Pierre Frébault : Je crois qu’il faut effectivement rappeler que la notation accordée par Standard & Poor's au titre de l’exercice écoulé vient de nous arriver et constate une amélioration de la gestion des finances publiques. Je rappelle qu’il y a un peu plus d’un an, nous avions reçu la notation la plus dégradée de l’histoire de la Polynésie : BB+ avec perspectives négatives. Aujourd’hui, cette note nous permet d’acter les mesures de redressement opérées sur l’année en cours. Standard & Poor's nous projette en fonction de deux scenarii, dont le plus soutenu envisage une situation d’assainissement des finances à l’horizon 2014. Cela ne peut pas se faire en une année. Pour autant, l’agence de notation rappelle nos lacunes, que ce soit au niveau d’une meilleure connaissance des recettes de trésorerie, mais également sur l’effort que nous devons faire au niveau des dépenses.
En réalité, Standard & Poors nous amène sur la continuité du plan de redressement que nous avons adopté.
Je crois que le point essentiel mis en avant par cette notation c’est que, dans la mesure où nous avons retrouvé la confiance de l’Etat et que les relations se sont détendues, il est plus aisé de se projeter sur l’avenir du plan de redressement de la Polynésie. (…) Cette notation me permet de dire aujourd’hui que le Pays est plus Bancable aux yeux des institutions financières. On voit cela lorsque l’on a recours à des emprunts obligataires, pour lesquels il y a obligation d’avoir une évaluation d’une agence de notation financière.
Dans ces conditions, on devrait avoir des taux meilleurs que ceux que l’on a connus sur l’exercice précédent.

Vous présagez, en 2014, le retour à une situation financière saine, pour le Pays ?

Pierre Frébault : C’est ce que préconise Standard & Poor's. Mais là encore, il faut mettre en œuvre des dispositifs et notamment le plan de redressement. (…)
Pour qu’il y ait redressement et une amélioration des recettes, il faut bien que l’économie porte cette amélioration : tout cela va se jouer de pair. Nous devons dès cette année, avec les demandes de prêts auprès de l’AFD (Agence française de développement, ndlr), configurer pour 2013 le budget d’investissement, pour que le pays retrouve une capacité bancaire plus importante.
Nous avons eu du mal à mettre en œuvre le budget 2012, dans la mesure où pendant plus de six mois, je n’avais aucune réponse des quatre demandes faites auprès des caisses prêteuses. A Paris, nous avons obtenu les accords que nous attendions. J’ai donc ouvert les autorisations d’engagement, permettant aux divers services publics de lancer leur procédure d’investissement. Sans assurance d’obtenir ces liquidités, je ne pouvais pas autoriser d’engagement.
Nous allons dans ce contexte faire le point, mardi matin 7 août, avec les représentations des secteurs professionnels pour définir les priorités de mise en œuvre de ces chantiers.

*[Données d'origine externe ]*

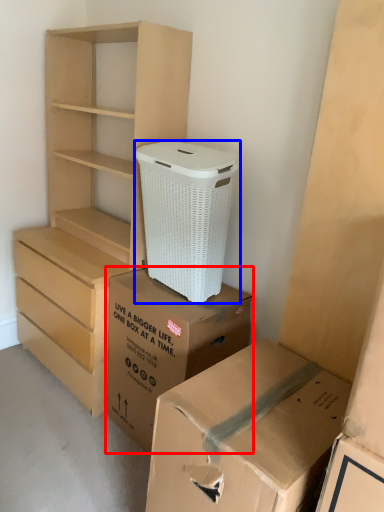 Question: Which of the following is the farthest to the observer, box (highlighted by a red box) or shoe box (highlighted by a blue box)?

Choices:
 (A) box
 (B) shoe box

Answer: (A) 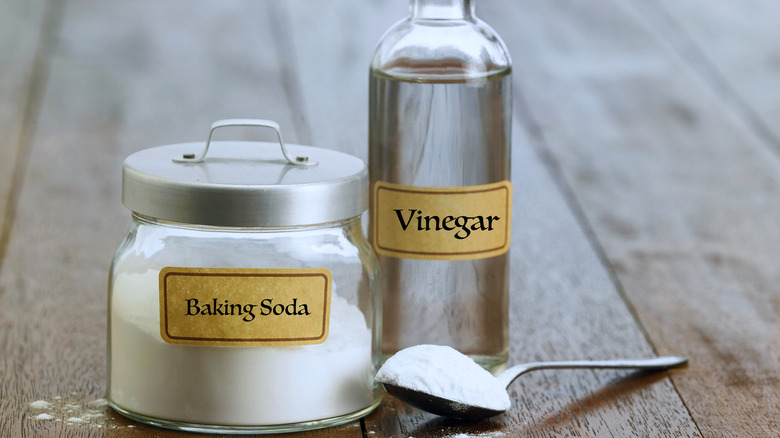 At what (x,y) coordinates should I click in order to perform the action: click on lid handle. Please return your answer as a coordinate pair (x, y). The width and height of the screenshot is (780, 438). Looking at the image, I should click on (239, 117). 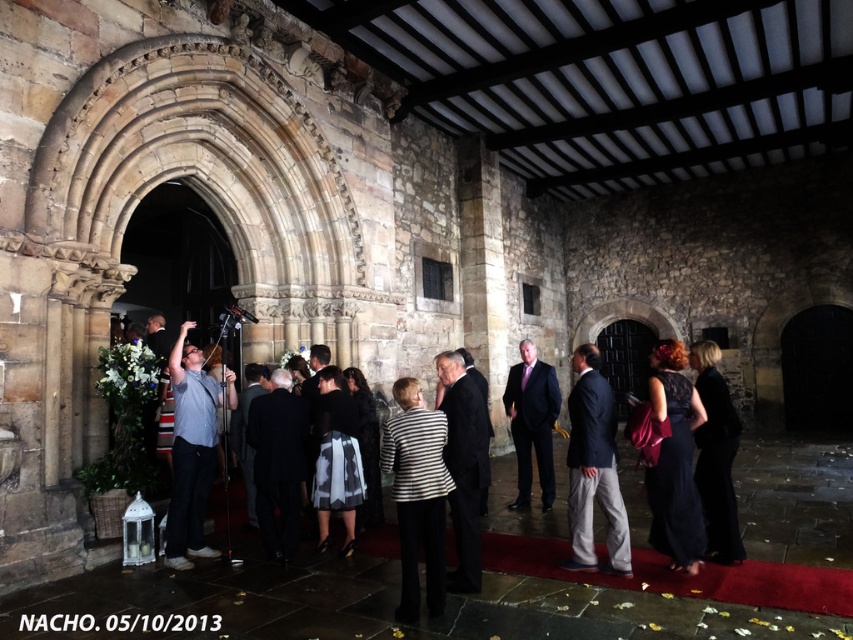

Tahiti infos : Vous avez interrompu en mars dernier, les réunions du Comité de suivi du plan de redressement, dans l’attente des Présidentielles Nationales. Aujourd’hui, ces réunions sont toujours suspendues alors que vous parlez d’une nécessité d’assainissement budgétaire. Quel programme avez-vous défini ?

Pierre Frébault : Nous avons eu la volonté d’interrompre ces réunions au mois de mars : je ne pouvais pas accepter un discours de l’Etat posant des conditionnalités de vente d’actifs du Pays pour continuer. Je crois que nous avons eu raison. Aujourd’hui, l’Etat français nous affirme qu’il n’y a plus de conditionnalités. Vous rendez-vous compte, si nous avions dû céder nos actifs ? Nous serions aujourd’hui dans une situation où nous n’aurions plus aucune capacité de réaction.
En accord avec l’Etat, nous allons reprendre les travaux. Le président a annoncé qu’une première rencontre aura lieu le 6 septembre à Paris. Je pense qu’il faut laisser à la nouvelle équipe gouvernementale, à Paris, le temps de la mise en œuvre.
En attendant, la meilleure des décisions que l’on ait pu prendre, c’est bien l’interruption des discussions au mois de mars. Elles nous engageaient dans une perspective de dépouillement du Pays.
Aujourd’hui, le prêt exceptionnel de 6 milliards Fcfp n’est conditionné à aucune vente d’actif, certes il y a la condition d’une reprise du plan de redressement ; mais nous la souhaitons.


En septembre, lors de la reprise des réunions du Comité de suivi du Plan de redressement, sera-t-il question d’une réduction des effectifs de l’administration du Pays ?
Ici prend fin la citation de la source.